Bug 1751733

Summary: OVS-DPDK bridges should be DOWN
Product: Red Hat OpenStack Reporter: Fouad Hallal <fhallal>
Component: openvswitchAssignee: David Marchand <dmarchan>
Status: CLOSED WONTFIX QA Contact: Eran Kuris <ekuris>
Severity: high Docs Contact:
Priority: high    
Version: 10.0 (Newton)CC: apevec, bcafarel, cfontain, chrisw, djuran, fbaudin, fhallal, kfida, njohnston, rhos-maint
Target Milestone: ---Keywords: Triaged, ZStream
Target Release: ---   
Hardware: Unspecified   
OS: Unspecified   
Whiteboard:
Fixed In Version: Doc Type: If docs needed, set a value
Doc Text:
Story Points: ---
Clone Of: Environment:
Last Closed: 2021-01-13 14:12:59 UTC Type: Bug
Regression: --- Mount Type: ---
Documentation: --- CRM:
Verified Versions: Category: ---
oVirt Team: --- RHEL 7.3 requirements from Atomic Host:
Cloudforms Team: --- Target Upstream Version:
Embargoed:
Bug Depends On:    
Bug Blocks: 1628227    

Comment 2 David Marchand 2019-11-12 15:44:39 UTC
I can see two ways to handle the initial performance issue that had been observed:
- put the bridge interfaces down, but we then need two blocks (neighbour + routing information) for tunnels over IP, like VxLAN.
  OVS currently relies on the linux kernel to provide both functionality. An internal cache is filled with informations coming from netlink.
  The cache can be manually populated too, but any update coming from netlink would flush the whole cache.
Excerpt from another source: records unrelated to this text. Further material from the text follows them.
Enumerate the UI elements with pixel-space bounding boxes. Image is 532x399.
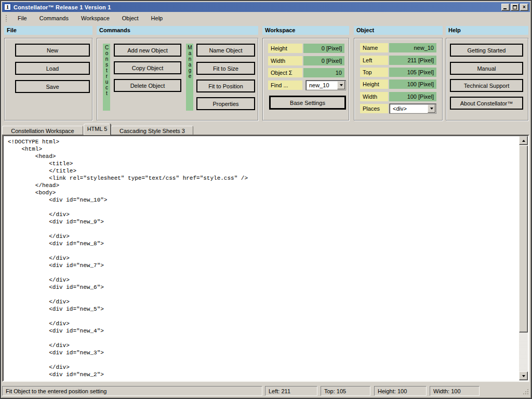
scroll-down-button[interactable]	[519, 371, 528, 380]
object-height-label: Height	[360, 79, 388, 89]
panel-commands: Commands Construct Add new Object Copy O…	[97, 26, 258, 121]
properties-button[interactable]: Properties	[196, 97, 255, 110]
object-width-value: 100 [Pixel]	[389, 92, 436, 101]
panel-object-title: Object	[354, 26, 443, 35]
add-new-object-button[interactable]: Add new Object	[114, 44, 181, 57]
maximize-icon	[513, 5, 517, 9]
menu-file[interactable]: File	[11, 13, 33, 23]
manage-group-label: Manage	[186, 44, 193, 111]
find-dropdown-button[interactable]	[337, 81, 345, 89]
manual-button[interactable]: Manual	[450, 62, 523, 75]
titlebar: 1 Constellator™ Release 1 Version 1 ×	[2, 2, 530, 12]
panel-help-box: Getting Started Manual Technical Support…	[446, 38, 528, 121]
workspace-width-value: 0 [Pixel]	[303, 56, 344, 65]
find-label: Find ...	[268, 81, 302, 90]
maximize-button[interactable]	[511, 4, 519, 11]
copy-object-button[interactable]: Copy Object	[114, 61, 181, 74]
menubar: File Commands Workspace Object Help	[2, 12, 530, 24]
tab-html5[interactable]: HTML 5	[84, 124, 111, 135]
places-label: Places	[360, 104, 388, 113]
panel-file-box: New Load Save	[4, 38, 92, 121]
minimize-icon	[503, 8, 507, 9]
panel-file: File New Load Save	[4, 26, 92, 121]
chevron-down-icon	[430, 108, 433, 110]
scrollbar-thumb[interactable]	[519, 145, 528, 332]
app-icon: 1	[4, 3, 11, 11]
find-dropdown[interactable]: new_10	[305, 80, 346, 90]
technical-support-button[interactable]: Technical Support	[450, 79, 523, 92]
chevron-down-icon	[340, 84, 343, 86]
status-message: Fit Object to the entered position setti…	[2, 386, 262, 396]
resize-grip[interactable]	[522, 388, 529, 395]
panel-object-box: Name new_10 Left 211 [Pixel] Top 105 [Pi…	[354, 38, 443, 121]
load-button[interactable]: Load	[15, 62, 90, 75]
status-height: Height: 100	[374, 386, 427, 396]
panel-workspace-box: Height 0 [Pixel] Width 0 [Pixel] Object …	[262, 38, 349, 121]
object-name-value: new_10	[389, 43, 436, 52]
panel-help-title: Help	[446, 26, 528, 35]
workspace-object-sum-value: 10	[303, 68, 344, 77]
tab-css3[interactable]: Cascading Style Sheets 3	[111, 126, 193, 135]
panel-help: Help Getting Started Manual Technical Su…	[446, 26, 528, 121]
delete-object-button[interactable]: Delete Object	[114, 79, 181, 92]
object-top-label: Top	[360, 68, 388, 77]
panel-workspace-title: Workspace	[262, 26, 349, 35]
workspace-height-label: Height	[268, 44, 302, 53]
toolbar-grip-icon[interactable]	[5, 15, 7, 22]
workspace-width-label: Width	[268, 56, 302, 65]
close-icon: ×	[523, 5, 526, 10]
fit-to-size-button[interactable]: Fit to Size	[196, 62, 255, 75]
arrow-down-icon	[522, 375, 525, 377]
workspace-height-value: 0 [Pixel]	[303, 44, 344, 53]
close-button[interactable]: ×	[520, 4, 528, 11]
minimize-button[interactable]	[501, 4, 510, 11]
status-top: Top: 105	[321, 386, 370, 396]
tab-constellation-workspace[interactable]: Constellation Workspace	[2, 126, 83, 135]
vertical-scrollbar[interactable]	[519, 136, 528, 380]
places-dropdown[interactable]: <div>	[389, 103, 436, 114]
code-editor[interactable]: <!DOCTYPE html> <html> <head> <title> </…	[2, 135, 529, 382]
places-dropdown-value: <div>	[393, 105, 407, 112]
construct-group-label: Construct	[103, 44, 110, 111]
getting-started-button[interactable]: Getting Started	[450, 44, 523, 57]
save-button[interactable]: Save	[15, 80, 90, 93]
workspace-object-sum-label: Object Σ	[268, 68, 302, 77]
about-constellator-button[interactable]: About Constellator™	[450, 97, 523, 110]
statusbar: Fit Object to the entered position setti…	[2, 385, 530, 397]
scroll-up-button[interactable]	[519, 136, 528, 145]
new-button[interactable]: New	[15, 44, 90, 57]
object-name-label: Name	[360, 43, 388, 52]
object-top-value: 105 [Pixel]	[389, 68, 436, 77]
menu-object[interactable]: Object	[116, 13, 145, 23]
places-dropdown-button[interactable]	[428, 104, 435, 113]
object-height-value: 100 [Pixel]	[389, 79, 436, 89]
code-content[interactable]: <!DOCTYPE html> <html> <head> <title> </…	[3, 136, 528, 381]
menu-help[interactable]: Help	[145, 13, 169, 23]
status-width: Width: 100	[430, 386, 480, 396]
panel-object: Object Name new_10 Left 211 [Pixel] Top …	[354, 26, 443, 121]
object-left-value: 211 [Pixel]	[389, 56, 436, 65]
panel-commands-title: Commands	[97, 26, 258, 35]
fit-to-position-button[interactable]: Fit to Position	[196, 79, 255, 92]
arrow-up-icon	[522, 140, 525, 142]
object-left-label: Left	[360, 56, 388, 65]
base-settings-button[interactable]: Base Settings	[269, 96, 346, 110]
status-left: Left: 211	[265, 386, 317, 396]
menu-workspace[interactable]: Workspace	[75, 13, 116, 23]
menu-commands[interactable]: Commands	[33, 13, 75, 23]
name-object-button[interactable]: Name Object	[196, 44, 255, 57]
panel-commands-box: Construct Add new Object Copy Object Del…	[97, 38, 258, 121]
panel-workspace: Workspace Height 0 [Pixel] Width 0 [Pixe…	[262, 26, 349, 121]
panel-file-title: File	[4, 26, 92, 35]
find-dropdown-value: new_10	[309, 82, 329, 88]
window-title: Constellator™ Release 1 Version 1	[14, 4, 500, 10]
object-width-label: Width	[360, 92, 388, 101]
- have the PMD threads "offload" the syscall/transmission of a packet on the bridge interface to a non PMD thread.
  This "offload" requires a non-blocking communication channel.

Comment 3 David Marchand 2019-12-09 13:15:58 UTC
Talked to Christophe, focusing on the first proposed solution.
We agreed on a debugging session on his platform, most likely this week.

Comment 4 David Marchand 2019-12-13 16:18:16 UTC
Writing my current notes following debugging sessions with Christophe.

We can make use of a "dummy" netdev.

- This netdev carries the ip address of the tunnel endpoint and is put in the bridge receiving the encapsulated traffic.
Either os-net-config or neutron must configure this ip address by calling ovs-appctl netdev-dummy/ip4address and enabling vxlan listener by configuring a route for the listening ip.
# ovs-appctl netdev-dummy/ip4addr dummy0 16.0.0.2/24
# ovs-appctl ovs/route/add 16.0.0.2/32 dummy0
# ovs-appctl ovs/route/add 16.0.0.0/24 dummy0

- No IP address is put on the bridge netdev itself, which is an issue for neutron that checks for this ip address.
So a command has been added in ovs to dump ip addresses.
# ovs-appctl ovs/ip/show dummy0
16.0.0.2/24

- This netdev itself replies to ARP request.
icmpv6 is not handled, I wrote a patch for it.

- One additional problem identified during these sessions is that ovs 2.11 is missing the upstream change "userspace: Enable non-bridge port as tunnel endpoint.".

- By default, the dummy netdev decides on a mac address with a fixed format, I will investigate this before submitting all those changes upstream.

Christophe wants to test a rpm I provided him with the current changes.

Comment 5 David Marchand 2021-01-13 14:09:15 UTC
Revisiting the problem and trying to summarize.

This issue comes from the use of NORMAL actions in OVS pipeline, that have a negative impact on performance.
On a bridge, such a NORMAL actions means that packets for unknown destinations are flooded and end up on a tap iface.
The workaround is to put the tap ifaces down to solve this.


In OVS-DPDK + vxlan setups, putting the tap iface down is a problem as the kernel is used to fulfill functions needed by OVS:
- provide routing informations, to know how to route packets into a IP tunnel,
- provide neighbour info, to know how to build the outer IP header when encapsulating packets,
- reply to ARP when the remote tunnel endpoint tries to resolve this side of the IP tunnel,


Now, if we reconsider this in the light of OVN getting into RHOSP and configuring OVS.
To route packets through tunnels, OVN writes fully described OF rules.
So there would be no need to keep the tap iface up.

Besides, OVN does not rely on NORMAL actions in its pipeline, so the performance issue should not occur anyway.

Comment 6 Franck Baudin 2021-01-13 14:12:39 UTC
As we move to OVN, we won't pursue in fixing this bug, and we will re-open it if OVN requires tap interfaces to be up, in the future.